[DIRECTIONS] Give back every line of the material below that has the string "click".

[MATERIAL FOR THIS TASK]
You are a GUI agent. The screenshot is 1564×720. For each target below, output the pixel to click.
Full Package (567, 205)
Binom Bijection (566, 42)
---
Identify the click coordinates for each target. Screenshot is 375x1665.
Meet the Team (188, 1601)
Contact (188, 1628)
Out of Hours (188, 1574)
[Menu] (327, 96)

[ANSWER SECTION]
You are a GUI agent. The screenshot is 1564×720. For each target below, output the pixel to click.
Identify the click coordinates for each target. Screenshot is 375x1665.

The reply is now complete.